**PROVIDED INFORMATION**
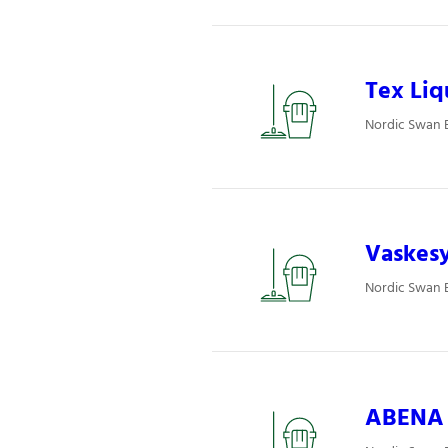
Tex Liq
Nordic Swan E
Vaskesy
Nordic Swan E
ABENA P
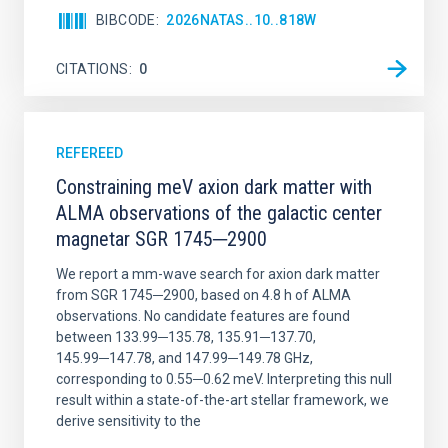
BIBCODE
2026NATAS..10..818W
CITATIONS
0
REFEREED
Constraining meV axion dark matter with
ALMA observations of the galactic center
magnetar SGR 1745─2900
We report a mm-wave search for axion dark matter
from SGR 1745─2900, based on 4.8 h of ALMA
observations. No candidate features are found
between 133.99─135.78, 135.91─137.70,
145.99─147.78, and 147.99─149.78 GHz,
corresponding to 0.55─0.62 meV. Interpreting this null
result within a state-of-the-art stellar framework, we
derive sensitivity to the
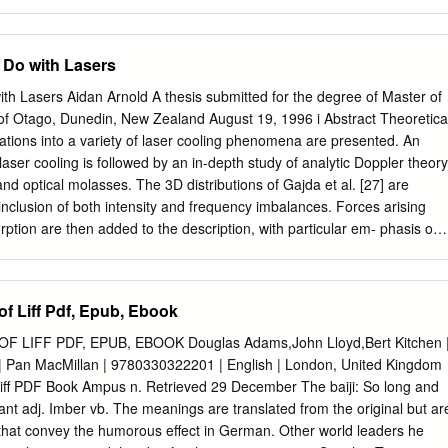
.......................................45 Happiness is a warm gun
........46 In my mind and in my car ........................................51 Might as well
.....................56 Sometimes you kick.................................................61
 Do with Lasers
.......................................66 Two tribes
............................69 Running up that hill .................................................7
th Lasers Aidan Arnold A thesis submitted for the degree of Master of
.......................................75 We can work it
 of Otago, Dunedin, New Zealand August 19, 1996 i Abstract Theoretica
..................79 Family fortunes ........................................................82 3
ations into a variety of laser cooling phenomena are presented. An
.................................85
 laser cooling is followed by an in-depth study of analytic Doppler theory
nd optical molasses. The 3D distributions of Gajda et al. [27] are
inclusion of both intensity and frequency imbalances. Forces arising
rption are then added to the description, with particular em- phasis on
rptive force. Constant-temperature solutions do not appear to exist for
which arise in such a regime, raising questions about the validity of
ations based on this assumption. Possible errors in the formalism are
f Liff Pdf, Epub, Ebook
means of recti¯cation. Work on the theoretical Doppler forces involved i
s is reviewed, and possible solutions to the present discrepancy
LIFF PDF, EPUB, EBOOK Douglas Adams,John Lloyd,Bert Kitchen 
perimental studies in this ¯eld are discussed in the context of
| Pan MacMillan | 9780330322201 | English | London, United Kingdom
ory as well as a Doppler Monte Carlo simulation are employed. A brief
ff PDF Book Ampus n. Retrieved 29 December The baiji: So long and
r theory is succeeded by a theoretical study of the 3D standing waves i
olant adj. Imber vb. The meanings are translated from the original but ar
ocusing on the relative phases of the laser beams. Properties of variou
hat convey the humorous effect in German. Other world leaders he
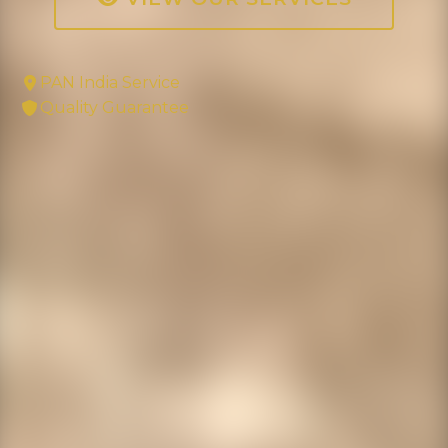
PAN India Service
Quality Guarantee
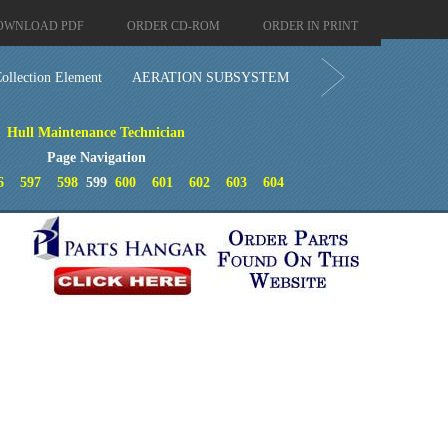
OWNLOAD PDF
ORDER CD-ROM
ORDER IN PRINT
ollection Element
AERATION SUBSYSTEM
Hull Maintenance Technician
Page Navigation
6
597
598
599
600
601
602
603
604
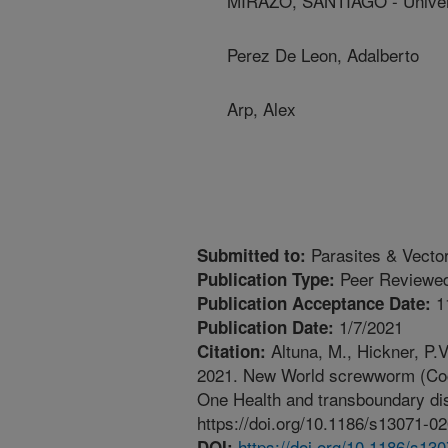
MIRAZO, SANTIAGO - Univer
Perez De Leon, Adalberto
Arp, Alex
Parasites & Vecto
Submitted to:
Peer Reviewed
Publication Type:
1
Publication Acceptance Date:
1/7/2021
Publication Date:
Altuna, M., Hickner, P.V
Citation:
2021. New World screwworm (Coch
One Health and transboundary dis
https://doi.org/10.1186/s13071-0
https://doi.org/10.1186/s13
DOI:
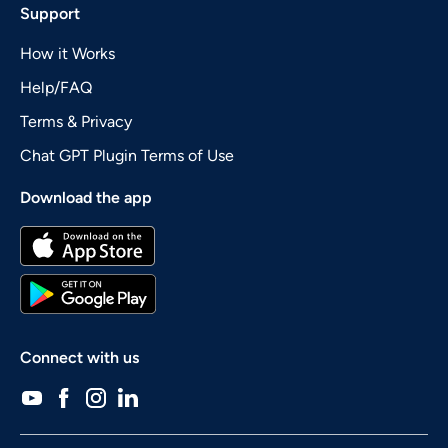
Support
How it Works
Help/FAQ
Terms & Privacy
Chat GPT Plugin Terms of Use
Download the app
Connect with us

**HOW TO COMPLETE THIS TASK**
For each line of the entries that holds the word "observations", pull that line out.

**FINISHED TASK**
ALMA observations of the galactic center
observations. No candidate features are found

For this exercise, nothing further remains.